> **Given entries**

=== Section Start ===

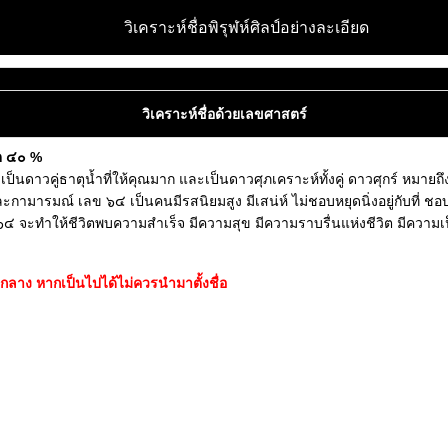
วิเคราะห์ชื่อพิรุฬห์ศิลป์อย่างละเอียด
วิเคราะห์ชื่อด้วยเลขศาสตร์
ิต ๔๐ %
เป็นดาวคู่ธาตุน้ำที่ให้คุณมาก และเป็นดาวศุภเคราะห์ทั้งคู่ ดาวศุกร์ ห
ะกามารมณ์ เลข ๖๔ เป็นคนมีรสนิยมสูง มีเสน่ห์ ไม่ชอบหยุดนิ่งอยู่กับที่ 
เลข ๖๔ จะทำให้ชีวิตพบความสำเร็จ มีความสุข มีความราบรื่นแห่งชีวิต มีความเป
ลาง หากเป็นไปได้ไม่ควรนำมาตั้งชื่อ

=== Section End ===

Up to and including the last line of the records above, print exactly every line from the one that contains "ะกามารมณ์ เลข ๖๔" onward.

ะกามารมณ์ เลข ๖๔ เป็นคนมีรสนิยมสูง มีเสน่ห์ ไม่ชอบหยุดนิ่งอยู่กับที่ 
เลข ๖๔ จะทำให้ชีวิตพบความสำเร็จ มีความสุข มีความราบรื่นแห่งชีวิต มีความเป
ลาง หากเป็นไปได้ไม่ควรนำมาตั้งชื่อ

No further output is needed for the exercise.